Some years are better than others and let’s just say I’m looking forward to good things in 2018!
I spent the last few days after Christmas taking down all the Christmas decor. The house seems so empty now.
We’re staying home tonight and watching football. That is totally okay with me. I’m wearing champagne-motif PJs that I got from Target a couple of years ago.
I decorated the bar and we’ll celebrate the new year sipping champagne.
All my Christmas trees are down and out of the house because Mama always said it’s bad luck to have the Christmas trees up on New Year’s Day. Following Mama’s other traditions, I hope I don’t forget to open the doors at midnight to let the old year out and the new year in. Also, tomorrow I won’t be washing clothes or taking out the garbage because that’s bad luck.
Southerners are very superstitious about what they eat on New Year’s Day. I was always told not to eat chicken on New Year’s Day or I would experience financial difficulties in the new year. Pork, black-eye peas, greens, and cornbread are a must if you want good luck in the new year! This is a little history about these “lucky” foods.
The tradition of eating black-eye peas dates back to the Civil War. When General William T. Sherman led his Union troops on their destructive march through the South, the fields of black-eye peas were left untouched because they were deemed fit for only animals. As a result, the humble yet nourishing black-eye pea saved surviving Confederates from starvation. The peas are said to represent coins. More coins, more Starbucks!
Greens represent wealth and paper money, as they are flat and green like U.S. currency. Any greens will do, but in the South the most popular are collards, mustard greens, turnip greens, and cabbage. I’m having lots of turnip greens and hopefully some extra paper money will come my way!

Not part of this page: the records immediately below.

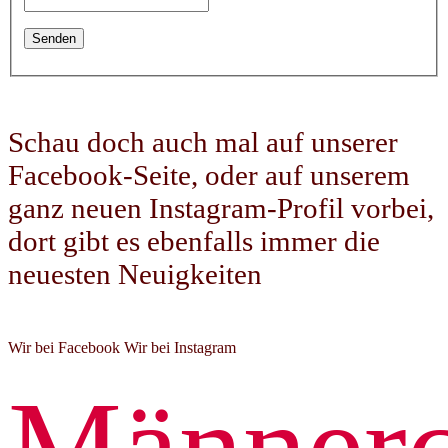
Schau doch auch mal auf unserer
Facebook-Seite, oder auf unserem
ganz neuen Instagram-Profil vorbei,
dort gibt es ebenfalls immer die
neuesten Neuigkeiten
Wir bei Facebook
Wir bei Instagram
Männerc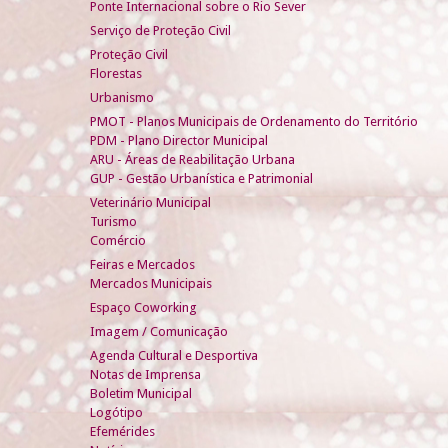
Ponte Internacional sobre o Rio Sever
Serviço de Proteção Civil
Proteção Civil
Florestas
Urbanismo
PMOT - Planos Municipais de Ordenamento do Território
PDM - Plano Director Municipal
ARU - Áreas de Reabilitação Urbana
GUP - Gestão Urbanística e Patrimonial
Veterinário Municipal
Turismo
Comércio
Feiras e Mercados
Mercados Municipais
Espaço Coworking
Imagem / Comunicação
Agenda Cultural e Desportiva
Notas de Imprensa
Boletim Municipal
Logótipo
Efemérides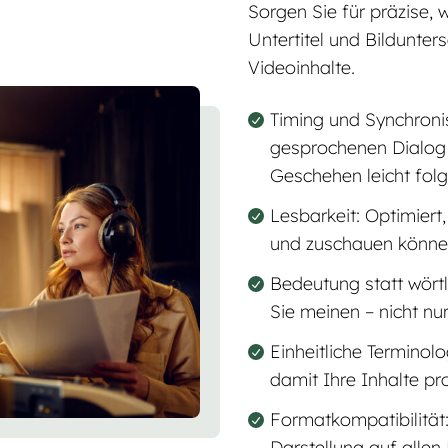
Sorgen Sie für präzise, 
Untertitel und Bildunters
Videoinhalte.
Timing und Synchronis
gesprochenen Dialo
Geschehen leicht fol
Lesbarkeit: Optimiert
und zuschauen könn
Bedeutung statt wörtl
Sie meinen – nicht nu
Einheitliche Terminolo
damit Ihre Inhalte pr
Formatkompatibilität:
Darstellung auf allen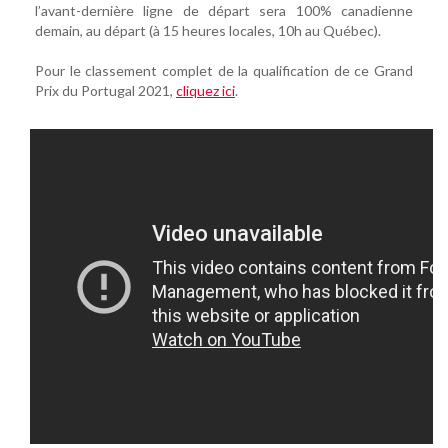
l’avant-dernière ligne de départ sera 100% canadienne
demain, au départ (à 15 heures locales, 10h au Québec).
Pour le classement complet de la qualification de ce Grand
Prix du Portugal 2021,
cliquez ici
.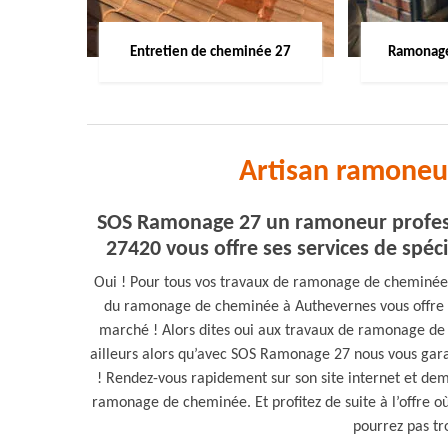
Entretien de cheminée 27
Ramonage
Artisan ramoneu
SOS Ramonage 27 un ramoneur profess
27420 vous offre ses services de spécia
Oui ! Pour tous vos travaux de ramonage de cheminée
du ramonage de cheminée à Authevernes vous offre se
marché ! Alors dites oui aux travaux de ramonage d
ailleurs alors qu’avec SOS Ramonage 27 nous vous garan
! Rendez-vous rapidement sur son site internet et dem
ramonage de cheminée. Et profitez de suite à l’offre o
pourrez pas tr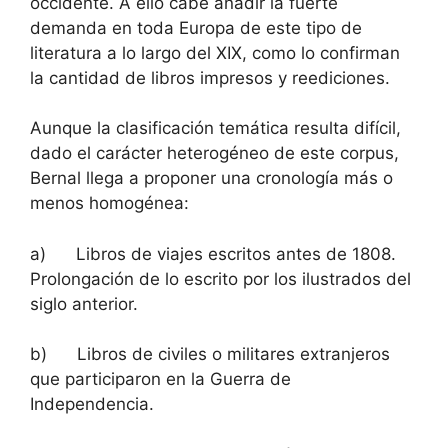
occidente. A ello cabe añadir la fuerte
demanda en toda Europa de este tipo de
literatura a lo largo del XIX, como lo confirman
la cantidad de libros impresos y reediciones.
Aunque la clasificación temática resulta difícil,
dado el carácter heterogéneo de este corpus,
Bernal llega a proponer una cronología más o
menos homogénea:
a) Libros de viajes escritos antes de 1808.
Prolongación de lo escrito por los ilustrados del
siglo anterior.
b) Libros de civiles o militares extranjeros
que participaron en la Guerra de
Independencia.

Throughout history, owning pigs and livestock was a symbol of prosperity, so today pork is eaten in the hopes of prosperity and a bountiful harvest in the coming year. Pigs are also a symbol of progressing into the year ahead since they move forward using their snout to root for food. Here’s to hoping the Honeybaked Ham I’m having will bring prosperity.
Cornbread symbolizes gold and is used for soaking up the pot likker from the greens. When wheat was a rarity in the South, Southerners made cornbread as a regular meal staple. I love cornbread with my New Year’s Day meal...going for the gold!
Happy New Year to everyone and wishing you good health, happiness, and prosperity!